I am new to mongodb NoSQL concept and stuck at point where I am unable to take a decision for modelling the schema that could best serve my purpose.
I need to design schema in such a way that I have my end result as Posts and Shares sorted by time. For this I considered two options:
Option 1: Different Collection for Posts and Share as:
Schema for Post collection:
var postSchema = mongoose.Schema({
postText: String,
postedBy: String,
privacy: Number,
updatedOn: { type: Date, default: Date.now }
}, { collection: 'posts' });
Schema for Share Collection
var shareSchema = mongoose.Schema({
dis_Id: { type: mongoose.Schema.Types.ObjectId }, // Id of post that is shared
shareBy: { type: mongoose.Schema.Types.ObjectId },
shareText: String,
share_privacy: Number,
shareOn: { type: Date, default: Date.now }
}, { collection: 'shares' });
Option 2: Embed Share in Posts itself
New Schema for Post
var postSchema = mongoose.Schema({
postText: String,
postedBy: String,
updatedOn: { type: Date, default: Date.now },
privacy: Number,
share: {
shareBy: { type: mongoose.Schema.Types.ObjectId },
shareText: String,
share_privacy: Number,
shareOn: { type: Date }
}
}, { collection: 'posts' });
Now which of this could be a better choice? Option 1 has problem in querying as there are no joins in mongodb and Option 2 will lead to replication of the same data and can grow up to more than billions for hundreds of thousands of users.
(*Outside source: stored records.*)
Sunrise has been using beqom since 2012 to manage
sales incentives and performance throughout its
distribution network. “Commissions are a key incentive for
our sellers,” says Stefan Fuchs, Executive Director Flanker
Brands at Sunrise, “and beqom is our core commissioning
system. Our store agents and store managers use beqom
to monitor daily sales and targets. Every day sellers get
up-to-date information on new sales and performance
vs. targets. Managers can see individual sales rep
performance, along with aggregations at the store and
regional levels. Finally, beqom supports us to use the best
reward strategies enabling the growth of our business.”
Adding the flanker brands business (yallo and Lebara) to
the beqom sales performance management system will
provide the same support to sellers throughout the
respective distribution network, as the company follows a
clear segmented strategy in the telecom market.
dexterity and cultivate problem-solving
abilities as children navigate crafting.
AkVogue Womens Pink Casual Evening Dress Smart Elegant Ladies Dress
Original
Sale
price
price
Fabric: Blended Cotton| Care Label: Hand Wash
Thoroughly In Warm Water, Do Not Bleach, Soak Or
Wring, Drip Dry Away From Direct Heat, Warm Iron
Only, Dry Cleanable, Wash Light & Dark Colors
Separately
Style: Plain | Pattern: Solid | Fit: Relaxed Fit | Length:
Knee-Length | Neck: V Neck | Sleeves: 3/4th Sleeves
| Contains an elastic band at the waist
Well it is easy to work with embedded documents as you get all the required data together so option 2 is good in that case. But if you are concerned about the size of documents increasing more then 16MB then go with option 1. In that case do not use aggregate query to join two collections because that will be time consuming operation became it will first perform all the operations and then perform skip operation. Instead you should query on each collection individually and create a complete response yourself with some custom logic.